*Try it*: Leaving out the pictures, write the following records exactly as they read.
START Exercise input
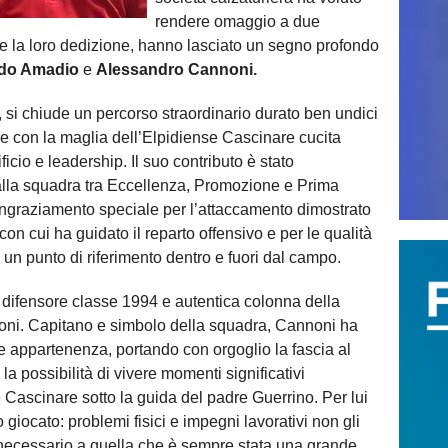
rendere omaggio a due
 e la loro dedizione, hanno lasciato un segno profondo
do Amadio
e
Alessandro Cannoni.
, si chiude un percorso straordinario durato ben undici
e con la maglia dell’Elpidiense Cascinare cucita
icio e leadership. Il suo contributo è stato
alla squadra tra Eccellenza, Promozione e Prima
ringraziamento speciale per l’attaccamento dimostrato
con cui ha guidato il reparto offensivo e per le qualità
un punto di riferimento dentro e fuori dal campo.
, difensore classe 1994 e autentica colonna della
gioni. Capitano e simbolo della squadra, Cannoni ha
e appartenenza, portando con orgoglio la fascia al
la possibilità di vivere momenti significativi
 Cascinare sotto la guida del padre Guerrino. Per lui
io giocato: problemi fisici e impegni lavorativi non gli
 necessario a quella che è sempre stata una grande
END Exercise input
*Completed task*:
rendere omaggio a due
 e la loro dedizione, hanno lasciato un segno profondo
do Amadio
e
Alessandro Cannoni.
, si chiude un percorso straordinario durato ben undici
e con la maglia dell’Elpidiense Cascinare cucita
icio e leadership. Il suo contributo è stato
alla squadra tra Eccellenza, Promozione e Prima
ringraziamento speciale per l’attaccamento dimostrato
con cui ha guidato il reparto offensivo e per le qualità
un punto di riferimento dentro e fuori dal campo.
, difensore classe 1994 e autentica colonna della
gioni. Capitano e simbolo della squadra, Cannoni ha
e appartenenza, portando con orgoglio la fascia al
la possibilità di vivere momenti significativi
 Cascinare sotto la guida del padre Guerrino. Per lui
io giocato: problemi fisici e impegni lavorativi non gli
 necessario a quella che è sempre stata una grande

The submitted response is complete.